Go through the material line by line and copy each one with the word "Ozarbayjon".

╔══

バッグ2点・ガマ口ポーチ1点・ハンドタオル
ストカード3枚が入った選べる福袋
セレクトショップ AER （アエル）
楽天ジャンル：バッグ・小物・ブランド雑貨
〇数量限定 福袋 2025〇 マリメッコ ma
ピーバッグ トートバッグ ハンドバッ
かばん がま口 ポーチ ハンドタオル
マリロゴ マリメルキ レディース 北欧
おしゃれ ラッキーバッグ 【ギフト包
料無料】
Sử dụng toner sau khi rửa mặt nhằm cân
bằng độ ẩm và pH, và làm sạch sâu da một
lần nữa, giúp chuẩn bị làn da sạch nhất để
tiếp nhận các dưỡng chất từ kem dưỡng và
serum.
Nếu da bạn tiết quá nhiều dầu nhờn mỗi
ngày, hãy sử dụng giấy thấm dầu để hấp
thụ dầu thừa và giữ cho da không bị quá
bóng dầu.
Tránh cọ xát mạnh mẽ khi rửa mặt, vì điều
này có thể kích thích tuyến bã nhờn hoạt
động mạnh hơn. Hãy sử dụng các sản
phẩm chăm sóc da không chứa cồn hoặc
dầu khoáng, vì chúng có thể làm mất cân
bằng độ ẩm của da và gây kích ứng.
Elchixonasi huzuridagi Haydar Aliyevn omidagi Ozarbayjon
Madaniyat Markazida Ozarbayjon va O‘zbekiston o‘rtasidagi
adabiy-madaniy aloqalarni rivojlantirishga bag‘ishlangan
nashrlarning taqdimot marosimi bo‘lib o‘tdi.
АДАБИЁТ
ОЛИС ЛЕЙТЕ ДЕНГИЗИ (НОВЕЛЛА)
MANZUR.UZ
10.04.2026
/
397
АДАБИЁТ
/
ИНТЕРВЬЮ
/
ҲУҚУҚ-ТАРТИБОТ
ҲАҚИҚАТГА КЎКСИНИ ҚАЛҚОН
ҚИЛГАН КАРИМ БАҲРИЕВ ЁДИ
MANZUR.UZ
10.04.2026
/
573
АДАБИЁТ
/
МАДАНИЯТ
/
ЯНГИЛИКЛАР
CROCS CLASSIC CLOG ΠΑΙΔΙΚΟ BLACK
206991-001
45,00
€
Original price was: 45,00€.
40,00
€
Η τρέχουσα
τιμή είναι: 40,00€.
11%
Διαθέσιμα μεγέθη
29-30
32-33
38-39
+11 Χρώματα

╚══
╔══

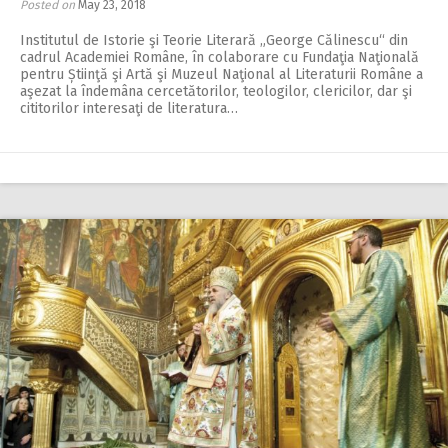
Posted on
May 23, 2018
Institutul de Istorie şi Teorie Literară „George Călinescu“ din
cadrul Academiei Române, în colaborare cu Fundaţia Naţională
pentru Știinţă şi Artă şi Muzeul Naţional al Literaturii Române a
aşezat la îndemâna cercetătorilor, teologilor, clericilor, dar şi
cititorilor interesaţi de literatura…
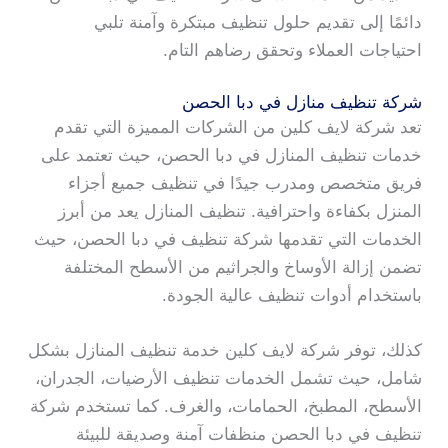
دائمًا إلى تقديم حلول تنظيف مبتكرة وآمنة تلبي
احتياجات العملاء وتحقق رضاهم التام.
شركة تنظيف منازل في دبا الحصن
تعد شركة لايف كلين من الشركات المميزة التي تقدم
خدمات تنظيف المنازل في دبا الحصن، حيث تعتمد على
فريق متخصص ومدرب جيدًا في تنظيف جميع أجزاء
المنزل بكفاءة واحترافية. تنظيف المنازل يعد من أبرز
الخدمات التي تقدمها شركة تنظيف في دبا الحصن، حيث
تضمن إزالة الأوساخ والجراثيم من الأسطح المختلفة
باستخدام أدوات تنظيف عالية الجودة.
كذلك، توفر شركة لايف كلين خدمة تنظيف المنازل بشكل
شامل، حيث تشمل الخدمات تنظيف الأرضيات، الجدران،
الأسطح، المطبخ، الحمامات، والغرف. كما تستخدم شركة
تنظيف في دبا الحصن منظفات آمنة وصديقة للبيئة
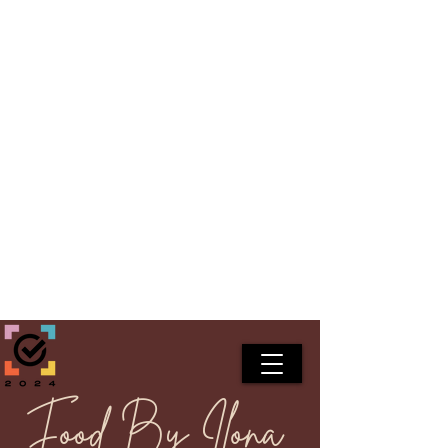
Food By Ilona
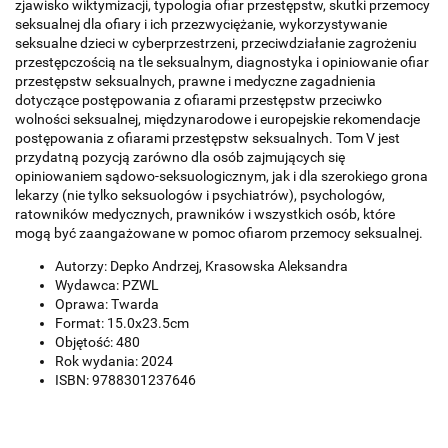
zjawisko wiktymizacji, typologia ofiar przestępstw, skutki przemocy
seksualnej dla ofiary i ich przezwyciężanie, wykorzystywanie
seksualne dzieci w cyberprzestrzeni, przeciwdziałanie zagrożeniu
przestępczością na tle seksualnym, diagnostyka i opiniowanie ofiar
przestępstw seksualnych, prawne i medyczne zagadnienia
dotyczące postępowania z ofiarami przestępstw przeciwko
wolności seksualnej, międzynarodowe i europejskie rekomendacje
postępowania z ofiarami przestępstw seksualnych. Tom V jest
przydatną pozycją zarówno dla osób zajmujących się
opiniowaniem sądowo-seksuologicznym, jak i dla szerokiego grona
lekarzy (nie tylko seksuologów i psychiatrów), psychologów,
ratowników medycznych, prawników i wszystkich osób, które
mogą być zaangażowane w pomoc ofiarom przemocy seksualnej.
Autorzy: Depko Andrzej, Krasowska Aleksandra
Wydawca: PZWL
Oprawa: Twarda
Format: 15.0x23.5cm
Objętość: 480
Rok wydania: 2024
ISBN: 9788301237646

╚══

Written answer:
Elchixonasi huzuridagi Haydar Aliyevn omidagi Ozarbayjon
Madaniyat Markazida Ozarbayjon va O‘zbekiston o‘rtasidagi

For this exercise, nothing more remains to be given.